The American Road:
To scribble something like a biography… I’m just getting to know myself. And I think I’ll always be just getting to know myself. I started writing when my consciousness began… ten or eleven or twelve. There were things to work out then—the people in charge didn’t make sense to me. They still don’t. I suppose the anarchist was born around the time when I was being reprimanded for genuflecting improperly. At any rate, I’ve always been contrary and not because it satisfies me. I was destined to become something like an artist and admitting it makes me uncomfortable. Something like imposter syndrome but I’ve enough confidence not to let that slow me down. And it’s likely best to er on the side of humility. I’m an artist because I’m not afraid to trust myself even if it means turning my back and walking alone period the end I will walk head-on into any storm yes yes like the buffalo those ancient and mystical creatures from the America that I love the spiritual America the America represented in the land and the people who worship the land. And from the land I secure my nourishment and from such nourishment I secure my medicine and anything contrary to this vitality is stopped at the gate protecting my god. KEEP OUT! And so it is natural that I would scribble a word or two down as meditation and it is natural that the spirituality of food would become something of an occupation.

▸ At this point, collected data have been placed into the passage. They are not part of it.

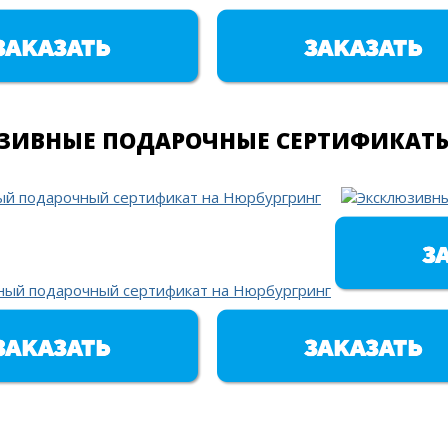
ЗИВНЫЕ ПОДАРОЧНЫЕ СЕРТИФИКАТЫ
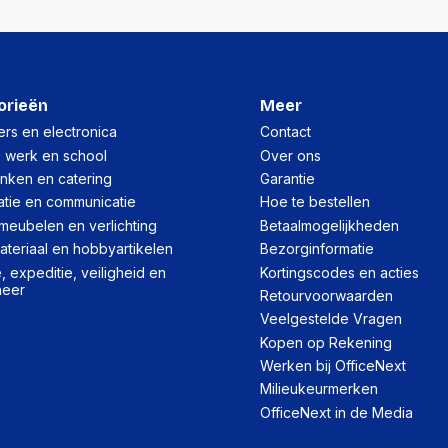
Lengte:
Gewicht:
orieën
Meer
rs en electronica
Contact
, werk en school
Over ons
inken en catering
Garantie
atie en communicatie
Hoe te bestellen
meubelen en verlichting
Betaalmogelijkheden
teriaal en hobbyartikelen
Bezorginformatie
 expeditie, veiligheid en
Kortingscodes en acties
heer
Retourvoorwaarden
Veelgestelde Vragen
Kopen op Rekening
Werken bij OfficeNext
Milieukeurmerken
OfficeNext in de Media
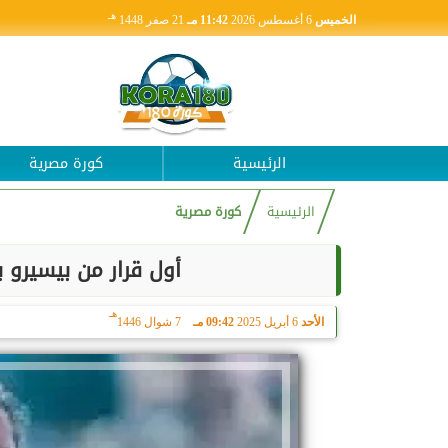
هـ
الخميس
6 أغسطس 2026
11:42 مـ
21 صفر 1448
الرئيسية
كورة مصرية
الرئيسية
كورة مصرية
أول قرار من بيسيرو 
هـ
الأحد
6 أبريل 2025
09:42 مـ
7 شوال 1446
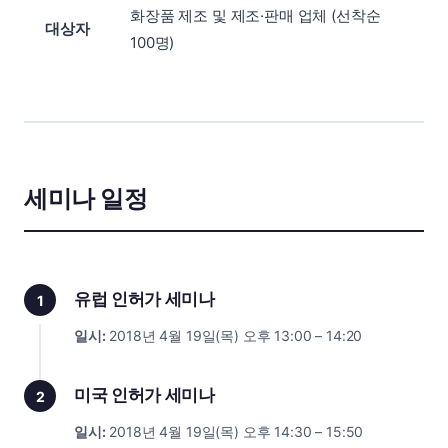
화장품 제조 및 제조·판매 업체 (선착순
대상자
100명)
세미나 일정
유럽 인허가 세미나
1
일시:
2018년 4월 19일(목) 오후 13:00 – 14:20
미국 인허가 세미나
2
일시:
2018년 4월 19일(목) 오후 14:30 – 15:50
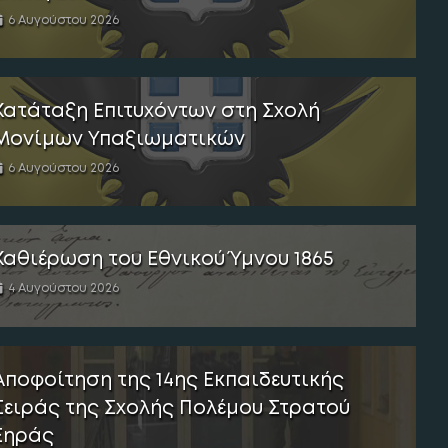
6 Αυγούστου 2026
Κατάταξη Επιτυχόντων στη Σχολή
Μονίμων Υπαξιωματικών
6 Αυγούστου 2026
Καθιέρωση του Εθνικού Ύμνου 1865
4 Αυγούστου 2026
Αποφοίτηση της 14ης Εκπαιδευτικής
Σειράς της Σχολής Πολέμου Στρατού
Ξηράς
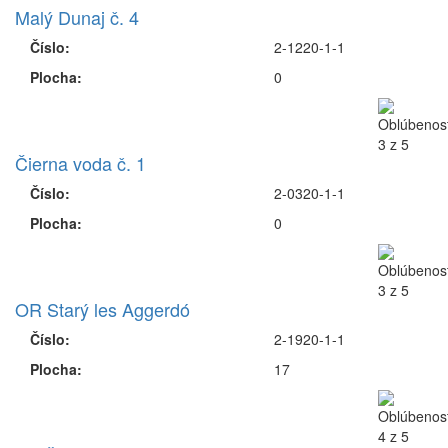
Malý Dunaj č. 4
Číslo:
2-1220-1-1
Plocha:
0
Čierna voda č. 1
Číslo:
2-0320-1-1
Plocha:
0
OR Starý les Aggerdó
Číslo:
2-1920-1-1
Plocha:
17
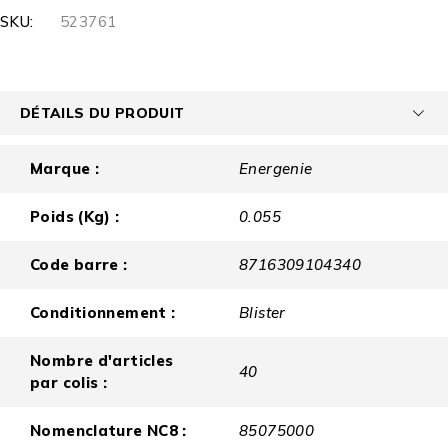
SKU:
523761
DÉTAILS DU PRODUIT
Marque :
Energenie
Poids (Kg) :
0.055
Code barre :
8716309104340
Conditionnement :
Blister
Nombre d'articles
40
par colis :
Nomenclature NC8 :
85075000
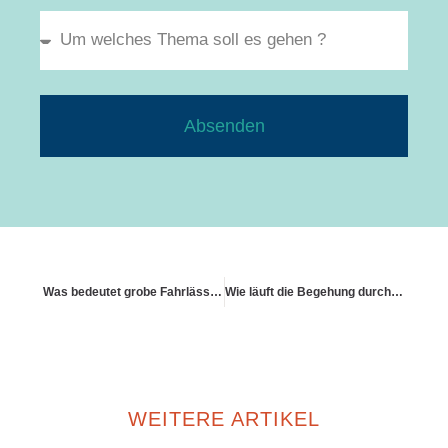
Absenden
Was bedeutet grobe Fahrlässigkeit im Schadenfall
Wie läuft die Begehung durch einen Sachverständigen ab?
WEITERE ARTIKEL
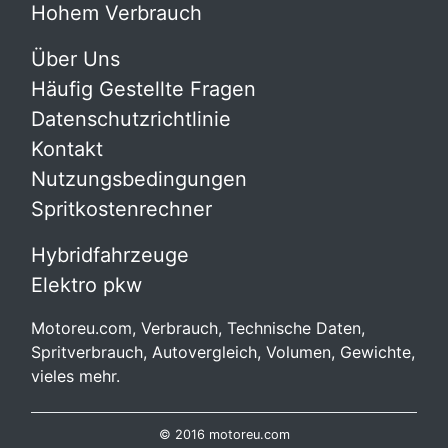
Hohem Verbrauch
Über Uns
Häufig Gestellte Fragen
Datenschutzrichtlinie
Kontakt
Nutzungsbedingungen
Spritkostenrechner
Hybridfahrzeuge
Elektro pkw
Motoreu.com, Verbrauch, Technische Daten,
Spritverbrauch, Autovergleich, Volumen, Gewichte,
vieles mehr.
© 2016 motoreu.com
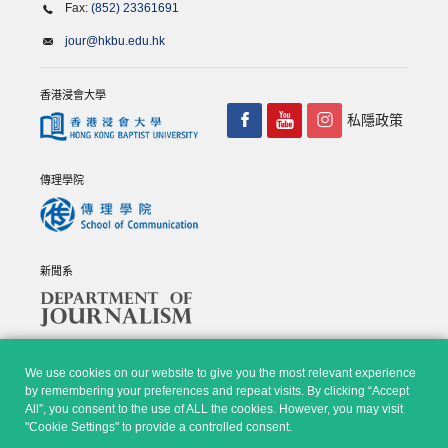
Fax:
(852) 23361691
jour@hkbu.edu.hk
香港浸會大學
私隱政策
傳理學院
新聞系
We use cookies on our website to give you the most relevant experience
by remembering your preferences and repeat visits. By clicking “Accept
All”, you consent to the use of ALL the cookies. However, you may visit
© Copyright 2026 - 香港浸會大學傳理學院, 新聞系 |
Privacy
"Cookie Settings" to provide a controlled consent.
Policy
|
Disclaimer
| All rights reserved.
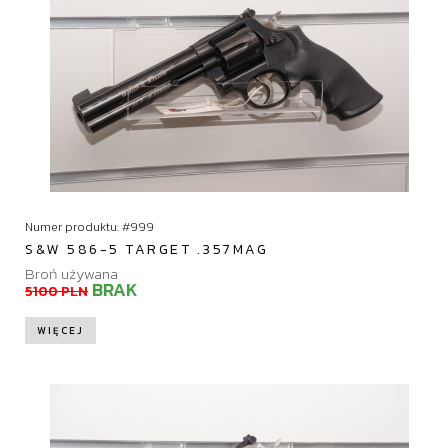
Numer produktu: #999
S&W 586-5 TARGET .357MAG
Broń używana
BRAK
5100 PLN
WIĘCEJ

I’ve been called a chef and technically yes I am but it doesn’t satisfy. There must be a deeper meaning in my experiences—you think I chose to search for it? People overestimate free will. We are beholden to the same laws of the universe as everything else. We are a product of evolution. Enslaved to it. My every thought is created by it. There is but the smallest sliver of light in front of us from the doorway to higher consciousness. And many of us likely cannot achieve it—we do not possess the capability. So it may be important for the artists to show the rest of us the way... if we consider the evolution of such higher consciousness important. And things here are muddy and murky and silty. Full of nutrients but we can’t see through them. And so I do not try to. I do not question the other side. I allow myself to be guided by an invisible force so that I may guide in return.
And so I’ve arrived at a place along my passage to the other side: a deserted cottage restaurant overlooking the Chesapeake Bay. And my wife and I are turning it into something like Candide: We must cultivate our own garden. One may call it a sort of restaurant. One may call it a sort of mecca of fine dining. One may call it a sort of art installation or even a sort of museum. On the menu are our ideas. Though of course the ideas must be rooted in deliciousness—no, no this will not be one of those restaurants that serve some inedible morsel out of a casted mold of my puckered lips. We are going back in time and forward. A sort of timeless buoyancy. There is rich history here along the shores of the Chesapeake Bay at the mouth of the Sassafras. There is opportunity for endless exploration. There will be pawpaws and catfish and waterfowl. There will be music and there will be fire. And there will be just a few of us dancing in harmony with all of it providing the night’s entertainment. Like a show.
This is the story of the cultivation of the garden.
It is easy to take my writing for autobiography. What isn’t? Though I do not write facts. I write what I see. What is a Van Gogh sky? What is a Basquiat face? An artist must indulge both lightness and darkness. Day and night. Yin and yang. Chaos and order. Good and Evil.
Autumn hours…
There are something like 180 days between the start of fall (now) and first day of spring when Sassafras is set to open it’s doors for the first time. I’m renovating the restaurant with my own two hands. I’m exploring the Eastern Shore. I’m cooking fish and waterfowl over fire. I’m running my upscale cocktail bar in Baltimore. I’m raising my two little girls. I’m planting this garden with my wife. And I’m documenting all of it, every day.